# WHAT THE TASK ASKS:
Starting at the line with "Duatlon-triatlon (897, 481)" and going on through the line with "Temporada 2025/26 (423, 616)", reproduce each line in the records below exactly and nothing more.

-- DATASET CONTENT follows --

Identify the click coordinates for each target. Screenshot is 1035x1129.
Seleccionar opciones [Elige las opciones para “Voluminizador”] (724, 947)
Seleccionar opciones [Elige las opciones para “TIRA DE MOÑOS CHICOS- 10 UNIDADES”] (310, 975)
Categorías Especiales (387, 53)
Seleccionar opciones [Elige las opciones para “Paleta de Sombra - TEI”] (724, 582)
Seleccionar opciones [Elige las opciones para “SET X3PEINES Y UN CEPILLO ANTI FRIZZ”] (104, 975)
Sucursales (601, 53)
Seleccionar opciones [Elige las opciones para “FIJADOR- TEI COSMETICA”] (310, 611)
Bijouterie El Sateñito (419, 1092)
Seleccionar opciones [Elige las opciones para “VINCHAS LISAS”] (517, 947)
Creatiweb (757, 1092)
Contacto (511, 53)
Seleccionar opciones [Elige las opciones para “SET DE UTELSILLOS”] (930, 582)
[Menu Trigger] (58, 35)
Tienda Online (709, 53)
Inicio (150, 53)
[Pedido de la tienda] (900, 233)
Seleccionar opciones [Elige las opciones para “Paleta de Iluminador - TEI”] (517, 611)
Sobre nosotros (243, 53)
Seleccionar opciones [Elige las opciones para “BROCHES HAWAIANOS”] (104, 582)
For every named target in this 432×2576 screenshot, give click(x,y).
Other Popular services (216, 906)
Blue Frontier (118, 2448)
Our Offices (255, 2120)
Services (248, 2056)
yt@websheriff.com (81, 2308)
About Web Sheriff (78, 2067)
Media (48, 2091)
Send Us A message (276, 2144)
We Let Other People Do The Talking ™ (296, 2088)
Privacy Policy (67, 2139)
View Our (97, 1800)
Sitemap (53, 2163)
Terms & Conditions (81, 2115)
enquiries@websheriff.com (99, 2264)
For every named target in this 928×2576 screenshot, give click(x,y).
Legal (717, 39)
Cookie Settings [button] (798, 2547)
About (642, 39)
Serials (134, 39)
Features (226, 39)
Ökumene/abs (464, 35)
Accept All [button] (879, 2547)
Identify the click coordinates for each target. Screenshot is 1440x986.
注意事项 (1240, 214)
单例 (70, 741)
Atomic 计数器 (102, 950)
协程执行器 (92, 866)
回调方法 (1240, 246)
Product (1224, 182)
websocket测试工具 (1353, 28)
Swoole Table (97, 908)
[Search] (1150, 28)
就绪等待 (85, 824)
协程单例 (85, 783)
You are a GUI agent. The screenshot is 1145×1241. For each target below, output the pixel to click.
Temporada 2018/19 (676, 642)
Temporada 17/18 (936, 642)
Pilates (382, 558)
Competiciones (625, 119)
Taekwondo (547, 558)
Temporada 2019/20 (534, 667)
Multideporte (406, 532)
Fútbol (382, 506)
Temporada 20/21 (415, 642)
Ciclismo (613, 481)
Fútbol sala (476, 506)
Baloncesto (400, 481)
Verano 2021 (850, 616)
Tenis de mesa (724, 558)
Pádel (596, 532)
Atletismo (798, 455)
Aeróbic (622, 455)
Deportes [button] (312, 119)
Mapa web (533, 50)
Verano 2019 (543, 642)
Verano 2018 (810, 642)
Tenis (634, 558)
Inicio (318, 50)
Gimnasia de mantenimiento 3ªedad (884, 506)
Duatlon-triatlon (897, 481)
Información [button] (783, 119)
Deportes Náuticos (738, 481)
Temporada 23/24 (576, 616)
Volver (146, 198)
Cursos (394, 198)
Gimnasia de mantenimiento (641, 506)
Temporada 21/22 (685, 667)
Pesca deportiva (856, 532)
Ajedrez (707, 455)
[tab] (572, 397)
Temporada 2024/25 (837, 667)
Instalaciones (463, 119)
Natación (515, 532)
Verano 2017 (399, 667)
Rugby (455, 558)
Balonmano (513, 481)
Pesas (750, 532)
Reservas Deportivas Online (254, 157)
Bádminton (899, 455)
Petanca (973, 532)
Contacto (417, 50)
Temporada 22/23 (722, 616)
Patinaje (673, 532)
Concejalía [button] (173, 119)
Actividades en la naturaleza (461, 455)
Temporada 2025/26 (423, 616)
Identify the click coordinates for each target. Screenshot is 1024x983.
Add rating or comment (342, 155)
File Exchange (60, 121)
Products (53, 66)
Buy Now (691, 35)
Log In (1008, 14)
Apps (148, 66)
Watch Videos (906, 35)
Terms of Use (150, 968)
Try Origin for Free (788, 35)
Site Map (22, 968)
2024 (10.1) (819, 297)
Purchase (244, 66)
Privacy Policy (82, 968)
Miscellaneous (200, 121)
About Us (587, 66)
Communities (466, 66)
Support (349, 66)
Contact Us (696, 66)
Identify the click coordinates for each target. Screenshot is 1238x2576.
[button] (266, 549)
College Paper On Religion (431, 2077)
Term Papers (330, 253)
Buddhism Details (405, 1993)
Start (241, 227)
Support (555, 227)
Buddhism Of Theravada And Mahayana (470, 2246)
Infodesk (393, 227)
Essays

-- DATASET CONTENT concluded --

# REPLY TO THE TASK:
Duatlon-triatlon (897, 481)
Información [button] (783, 119)
Deportes Náuticos (738, 481)
Temporada 23/24 (576, 616)
Volver (146, 198)
Cursos (394, 198)
Gimnasia de mantenimiento (641, 506)
Temporada 21/22 (685, 667)
Pesca deportiva (856, 532)
Ajedrez (707, 455)
[tab] (572, 397)
Temporada 2024/25 (837, 667)
Instalaciones (463, 119)
Natación (515, 532)
Verano 2017 (399, 667)
Rugby (455, 558)
Balonmano (513, 481)
Pesas (750, 532)
Reservas Deportivas Online (254, 157)
Bádminton (899, 455)
Petanca (973, 532)
Contacto (417, 50)
Temporada 22/23 (722, 616)
Patinaje (673, 532)
Concejalía [button] (173, 119)
Actividades en la naturaleza (461, 455)
Temporada 2025/26 (423, 616)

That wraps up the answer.